Reluctancy. What homeschooler has not experienced it? And, if you’ve got more than one child, I know you have one that is so reluctant that you might be tempted also to label him “stubborn.” For me, this was child number three. My daily dilemma from the time he was about three minutes old was this: How could I train his will without breaking his spirit?

This character quality followed him into preschool and through kindergarten. Looking back now, it wasn’t so much that he was stubborn as that he had his own way of looking at the world and doing things. He talked in his own time–at about three, which worried my husband for awhile. It shouldn’t have. Once that child got going he talked day and night, night and day! He interacted so much with other kids that his teachers began to see this as a “little” problem. Had we not pulled him out of school when we did, he would have been labeled the same as any other active, tactile, engaged young learner. I won’t give you the whole title, but its initials are AD. I knew our son was lots of things, but he wasn’t AD. Some kids are, and it’s okay and necessary to assess that. I wouldn’t have minded if our son was AD, it’s just that I knew he wasn’t. He was simply a young lad still wiggling from birth, who needed to talk about and touch the world he was in– and not from a desk chair.

Therefore, when we began in first grade to homeschool him, I expected him to run around the table or the house every fourth math problem, which was exactly what he did–for the next five years! I was also expecting him to be excited about learning to read, and I was prepared for the challenges of the odd places this might occur– in the tree fort, perhaps. Teaching reading was a privilege I did not have with our daughters because they were already sixth and third grade reading savvy when we brought them home. So, I could hardly wait to dive into the National Catholic Reader with our son. Consequently, I jumped right in and found that the pool was empty. He wasn’t going to read, and yet I was certain he could. He had all the signs of it. “Oh, oh,” I thought, “maybe he does have a stubborn streak.”

I tried again in a few months. Nope. He wasn’t going to read. He liked it okay if I read, but he didn’t want to. So, I waited for a few more months. Nothing. In second grade, he had begun to humor me with reading from silly little books that were way below his actual reading level. Still, he did not want to exert any effort to read something which would edify not only his reading skills but also his soul, not to mention his mother. So second grade, too, was a rather dry year at the pool of books. Oh, oh again.

Then that summer, I set up his crate for third grade. In it were eight of the Mary Fabyan Windeatt stories about saints. He asked if he could read one. My Type A personality wanted to say, “No, those are for third grade.” Instead the Holy Spirit inspired me to say, “Sure.” He came back in about three hours. May I read another one? Sure. Before the end of June, that little reluctant reader had devoured all of his literature books which I had slated for third grade! Not only had he read them, he knew intimately what each was about. At tenth grade, he can still recall some of the oddest details about those saints, while the other three non-reluctant readers in the house have gone on to forget them.

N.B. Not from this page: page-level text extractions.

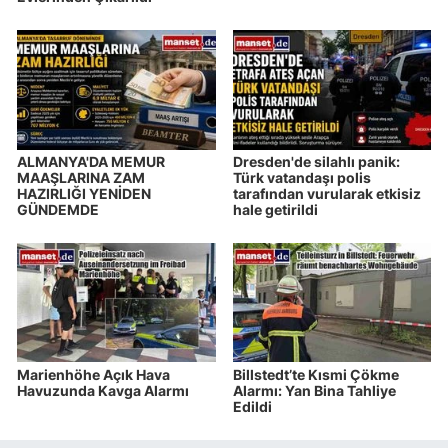
ALMANYA'DA MEMUR
Dresden'de silahlı panik:
MAAŞLARINA ZAM
Türk vatandaşı polis
HAZIRLIĞI YENİDEN
tarafından vurularak etkisiz
GÜNDEMDE
hale getirildi
Marienhöhe Açık Hava
Billstedt’te Kısmi Çökme
Havuzunda Kavga Alarmı
Alarmı: Yan Bina Tahliye
Edildi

The point is that the next time you bump into your more stubborn child, don’t lose heart. Keep your cool. The breakthrough is just around the corner. You might just have on your hands a child who knows where he’s going and how to accomplish it. In his own way and in his own time, just like God made him. My little reluctant reader, a.k.a. the child with the stubborn streak, is at 16 one of the easiest going and peaceful young men I have ever seen, a real joy, and he still loves to read!